Lucas Industries Plc Business Information, Profile, and History
History of Lucas Industries Plc
Lucas Industries's automotive division, the basis of the company's activities since before 1910, accounts for nearly two-thirds of the company's turnover, and makes Lucas one of the ten largest suppliers of automotive components in Europe. In the 1990s, as in the 1900s, the key to Lucas's success is diversification--both through acquisitions, mostly overseas in recent times, and through developing new products. As recently as 1980 the company's chief products were batteries, lamps, and other electrical components for British motor cars. By 1990, its automotive division had survived the collapse of the British motor industry by moving into producing high-tech engine-management systems and braking systems for car companies all over the world, while its aerospace and industrial divisions are in the forefront of product innovation and cross-border joint ventures.
This enormous and diverse company has its origins in Birmingham, home of Joseph Lucas, one of the minor industrialists, or "little masters," whose enterprise characterized the city in the mid-19th century. His first business ventures were far removed from the sophistication and range of the Lucas Industries of today. Lucas began the 1860s as a dealer in hollowware such as buckets, shovels, and chamber pots, as well as paraffin. In 1875 Lucas founded the Tom Bowling Lamp Works, named after the ship's lamp which was its main product, and Joseph Lucas's business began to prosper.
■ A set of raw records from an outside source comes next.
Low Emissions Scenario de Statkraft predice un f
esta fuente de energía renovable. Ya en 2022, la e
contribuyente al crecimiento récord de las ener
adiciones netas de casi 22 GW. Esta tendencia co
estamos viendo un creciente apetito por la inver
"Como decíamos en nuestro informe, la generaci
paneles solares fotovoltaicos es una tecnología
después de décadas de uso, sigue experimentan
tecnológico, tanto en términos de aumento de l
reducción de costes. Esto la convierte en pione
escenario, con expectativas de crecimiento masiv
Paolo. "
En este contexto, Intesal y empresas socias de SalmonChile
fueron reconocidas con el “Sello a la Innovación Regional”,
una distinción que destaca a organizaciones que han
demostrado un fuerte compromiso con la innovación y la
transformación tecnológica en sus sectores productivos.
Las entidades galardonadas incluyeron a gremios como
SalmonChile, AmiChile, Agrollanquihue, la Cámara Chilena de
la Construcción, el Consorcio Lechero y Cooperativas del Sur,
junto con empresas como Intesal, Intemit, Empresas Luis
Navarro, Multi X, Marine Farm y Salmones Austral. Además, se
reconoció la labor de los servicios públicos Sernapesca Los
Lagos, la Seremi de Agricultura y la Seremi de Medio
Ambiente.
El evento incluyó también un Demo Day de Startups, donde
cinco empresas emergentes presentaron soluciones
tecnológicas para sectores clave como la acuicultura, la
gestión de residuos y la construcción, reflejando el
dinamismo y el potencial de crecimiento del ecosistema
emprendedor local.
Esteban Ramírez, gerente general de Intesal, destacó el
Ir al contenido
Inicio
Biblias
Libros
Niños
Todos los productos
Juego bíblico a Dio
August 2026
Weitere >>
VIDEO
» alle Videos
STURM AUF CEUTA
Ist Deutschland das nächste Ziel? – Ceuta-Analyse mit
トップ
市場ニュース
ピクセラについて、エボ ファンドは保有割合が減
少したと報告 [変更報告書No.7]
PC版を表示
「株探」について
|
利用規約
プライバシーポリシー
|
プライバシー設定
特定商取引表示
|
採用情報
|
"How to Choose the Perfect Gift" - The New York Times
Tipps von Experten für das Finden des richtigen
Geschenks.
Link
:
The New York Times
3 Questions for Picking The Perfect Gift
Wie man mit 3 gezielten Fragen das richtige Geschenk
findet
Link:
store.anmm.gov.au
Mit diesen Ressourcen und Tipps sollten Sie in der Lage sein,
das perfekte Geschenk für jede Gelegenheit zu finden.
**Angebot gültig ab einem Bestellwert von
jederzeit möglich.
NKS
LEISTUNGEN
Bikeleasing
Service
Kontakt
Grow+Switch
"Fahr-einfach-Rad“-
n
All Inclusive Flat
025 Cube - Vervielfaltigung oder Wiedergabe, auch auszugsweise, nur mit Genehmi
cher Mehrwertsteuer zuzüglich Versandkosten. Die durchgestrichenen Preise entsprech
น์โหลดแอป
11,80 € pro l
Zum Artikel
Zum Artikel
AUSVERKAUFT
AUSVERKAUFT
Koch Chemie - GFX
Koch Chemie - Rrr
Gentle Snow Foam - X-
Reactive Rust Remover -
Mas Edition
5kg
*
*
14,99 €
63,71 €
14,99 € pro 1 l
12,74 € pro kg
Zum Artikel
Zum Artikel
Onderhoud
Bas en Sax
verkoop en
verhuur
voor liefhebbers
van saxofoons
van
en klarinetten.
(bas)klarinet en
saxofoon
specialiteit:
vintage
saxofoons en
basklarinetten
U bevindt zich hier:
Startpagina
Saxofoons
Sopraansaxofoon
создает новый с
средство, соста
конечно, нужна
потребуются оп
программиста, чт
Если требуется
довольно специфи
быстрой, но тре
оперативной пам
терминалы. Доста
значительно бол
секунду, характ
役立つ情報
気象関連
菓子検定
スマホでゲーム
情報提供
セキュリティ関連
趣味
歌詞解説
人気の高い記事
From about 1880 the management of the company passed increasingly into the hands of Joseph's son, Harry, and in that year Joseph Lucas received a patent for The King of the Road bicycle lamp that made the company's name and fortune. The partnership of Joseph Lucas & Son, set up in 1882, was vigorous in defending the patent against the numerous copies that appeared, and in expanding the range of goods offered in its catalogs, with the aim of supplying everything that cycle repairers and manufacturers might need. By 1897, when Joseph Lucas & Son was incorporated as a public company, it had achieved a leading position in this area and was ready to move into what Harry Lucas called "motoralities."
In its growth from a small family firm into a household name, Lucas resembled other West Midlands enterprises of the day, such as Cadbury Brothers, GKN, and Austin Motor Company. Lucas also benefited from being in the right place at the right time. As the 20th century began, motor manufacturers found that companies already established in the Midlands were well able to supply the components they needed, so, unlike elsewhere, there was no development toward vertical integration. Lucas made itself indispensible to the British motor industry from its creation, and from this early stage continued to benefit from economies of scale.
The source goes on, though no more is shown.